Collection of Gene Symbols for ARDS and Construction of Protein–Protein Interaction (PPI) Networks

Underlying gene symbols of ARDS were obtained from two databases, namely, GeneCards database (https://www.genecards.org/) and OMIM database (http://www.omim.org/). Then, the protein targets of NFPX were mapped with ARDS using the comparative toxicogenomics database (CTD) (http://ctdbase.org/) (Davis et al., 2021). The obtained intersection genes were uploaded onto STRING 11.0 (http://string-db.org/) (Szklarczyk et al., 2019) to obtain the protein–protein interactions (PPI) network of NFPX treatment in ARDS.

Construction of Networks and Analysis of Target Pathways

To further characterize the molecular mechanism of NFPX on ARDS, the herbs-compounds-targets network was established using Cytoscape 3.7.2 software (Bethesda, MD, United States). The potential pathways were identified by Gene Ontology (GO) enrichment analysis and the Kyoto Encyclopedia of Genes and Genomes (KEGG) pathway analysis.

RNA-seq and Pathway Enrichment Analysis

Lung tissue samples were sent to the Beijing Genomics Institute (BGI, Shenzhen, China) for RNA extraction, cDNA library construction, qualification, further RNA-seq detection by Illumina HiSeqTM sequencing platform, and final bioinformatic analysis. Total RNA was extracted from the tissues using Trizol (Invitrogen, Carlsbad, CA, United States) according to manual instructions. Subsequently, total RNA was qualified and quantified using a NanoDrop and Agilent 2100 bioanalyzer (Thermo Fisher Scientific, MA, United States). Oligo(dT)-attached magnetic beads were used to purify mRNA. Purified mRNA was fragmented into small pieces with fragment buffer at an appropriate temperature. Then, first-strand cDNA was generated using random hexamer-primed reverse transcription, followed by second-strand cDNA synthesis. Afterward, A-Tailing Mix and RNA Index Adapters were added by incubating to end repair. The cDNA fragments obtained from the previous step were amplified by PCR, and products were purified by Ampure XP Beads and then dissolved in EB solution. The product was validated on the Agilent Technologies 2100 bioanalyzer for quality control. The double-stranded PCR products from the previous step were heated, denatured, and circularized by the splint oligo sequence to get the final library. The single-strand circle DNA (ssCir DNA) was formatted as the final library. The final library was amplified with phi29 to make DNA nanoball (DNB), which had more than 300 copies of one molecular, DNBs were loaded into the patterned nanoarray, and single-end 50 bases reads were generated on the BGIseq500 platform (BGI-Shenzhen, China). The quantitative analysis for DEGs was performed based on the GO functional and KEGG pathway analysis. log2(Fold Change) ≥ 1 and FDR ≤ 0.05 were used as the threshold for significant DEGs (Li et al., 2019; Cao et al., 2020).

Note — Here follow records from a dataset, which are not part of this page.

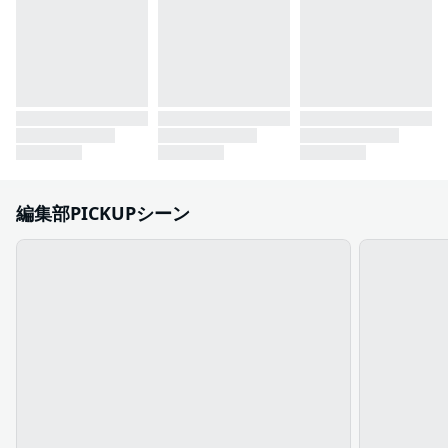
編集部PICKUPシーン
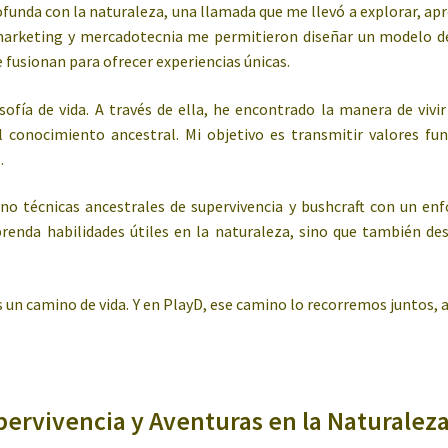
unda con la naturaleza, una llamada que me llevó a explorar, apr
marketing y mercadotecnia me permitieron diseñar un modelo de
 fusionan para ofrecer experiencias únicas.
sofía de vida. A través de ella, he encontrado la manera de vivi
 conocimiento ancestral. Mi objetivo es transmitir valores fu
.
no técnicas ancestrales de supervivencia y bushcraft con un en
prenda habilidades útiles en la naturaleza, sino que también d
 es un camino de vida. Y en PlayD, ese camino lo recorremos juntos,
pervivencia y Aventuras en la Naturalez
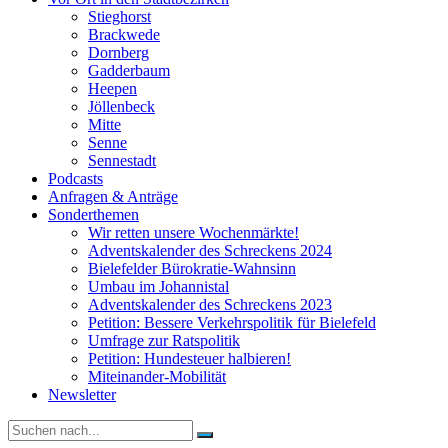
Stieghorst
Brackwede
Dornberg
Gadderbaum
Heepen
Jöllenbeck
Mitte
Senne
Sennestadt
Podcasts
Anfragen & Anträge
Sonderthemen
Wir retten unsere Wochenmärkte!
Adventskalender des Schreckens 2024
Bielefelder Bürokratie-Wahnsinn
Umbau im Johannistal
Adventskalender des Schreckens 2023
Petition: Bessere Verkehrspolitik für Bielefeld​​
Umfrage zur Ratspolitik
Petition: Hundesteuer halbieren!
Miteinander-Mobilität
Newsletter
Suche
nach:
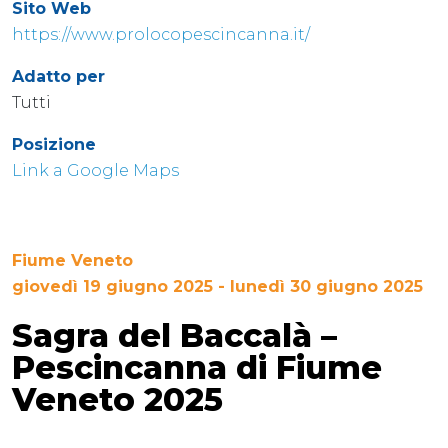
Sito Web
https://www.prolocopescincanna.it/
Adatto per
Tutti
Posizione
Link a Google Maps
Fiume Veneto
giovedì 19 giugno 2025 - lunedì 30 giugno 2025
Sagra del Baccalà –
Pescincanna di Fiume
Veneto 2025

Specific Gene Module–Based Target Identification

Gene module pair–based target identification (GMPTI) approach was utilized to predict novel compound–target interactions based on a drug-induced gene expression profile (http://www.bcxnfz.top/TMP/). GMPTI considers experiments with gene expression profiles from a collection of samples belonging to two classes, for example, drug-treated vs. control. The genes can be ordered in a ranked list L, according to their differential expression between the classes. Given the defined gene module pair (GMP) for each target, the goal of GMPTI is to compare L to each target-specific gene module pair using a similarity metric slightly adjusted from that used in Gene Set Enrichment Analysis (Subramanian et al., 2005). We defined the raw similarity score as follows:

$$TC{S}_L^t=E{S}_L^{up}-E{S}_L^{down},$$

where $E{S}_L^{up}$ is the enrichment of tup for L and $E{S}_L^{down}$ is the enrichment of tdown for L. $TC{S}_L^t$ denotes the Total Correlation Score of the GMP (tup, tdown) of one target, with respect to the signatures L. TCS ranges between −2 and 2. It measures the degree of similarity between query L and target-induced gene expression profiles.

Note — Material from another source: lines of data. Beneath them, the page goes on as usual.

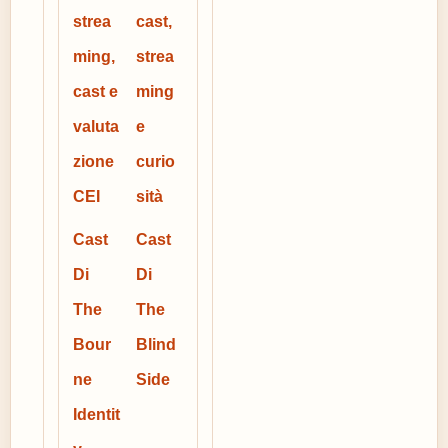
strea
cast,
ming,
strea
cast e
ming
valuta
e
zione
curio
CEI
sità
Cast
Cast
Di
Di
The
The
Bour
Blind
ne
Side
Identit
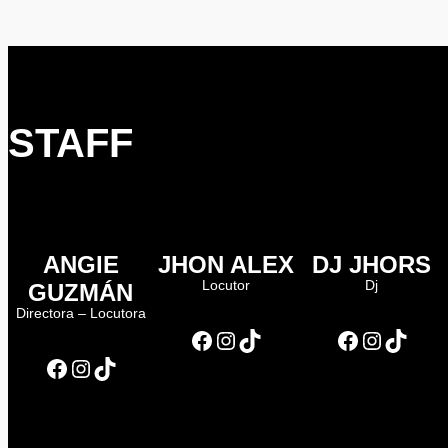
STAFF
ANGIE
JHON ALEX
DJ JHORS
Locutor
Dj
GUZMÁN
Directora – Locutora
Facebook
Instagram
TikTok
Facebook
Instagram
TikTok
Facebook
Instagram
TikTok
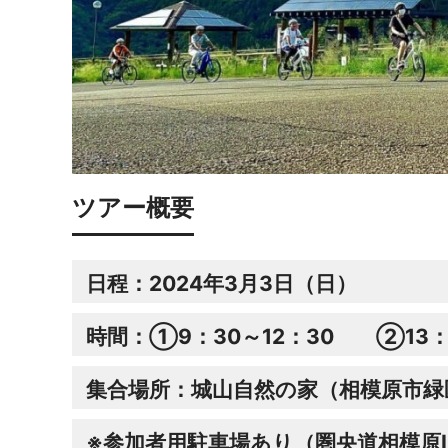
ツアー概要
日程：2024年3月3日（日）
時間：①9：30～12：30 ②13：2
集合場所：城山自然の家（相模原市緑区
※参加者用駐車場あり（圏央道相模原I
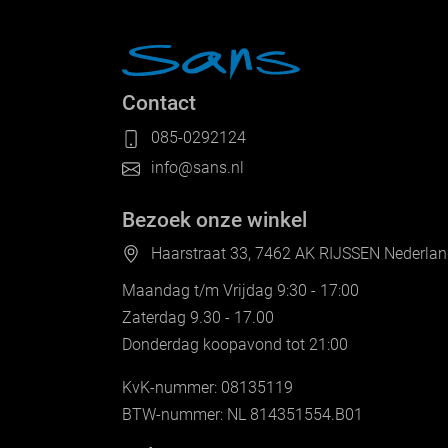
Contact
085-0292124
info@sans.nl
Bezoek onze winkel
Haarstraat 33, 7462 AK RIJSSEN Nederla
Maandag t/m Vrijdag 9:30 - 17:00
Zaterdag 9.30 - 17.00
Donderdag koopavond tot 21:00
KvK-nummer: 08135119
BTW-nummer: NL 814351554.B01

We assess the significance of an actual TCS value by comparing it with the set of scores TCSNULL computed with random permutations of both top and bottom gene modules for each target. A nominal p value for the TCSi of target i is estimated using the portion of the TCSNULL distribution above the actual TCSi, as follows:

$$P=\frac{N\left(abs\left(TC{S}_{NULL}\right)\ge abs\left(TC{S}_i\right)\right)}{1000},$$

where $abs\left(TC{S}_{NULL}\right)$ is the absolute values of all correlation scores for random GMPs with respect to a query gene list L. $abs\left(TC{S}_i\right)$ is the absolute value of the similarity score of target i with respect to L.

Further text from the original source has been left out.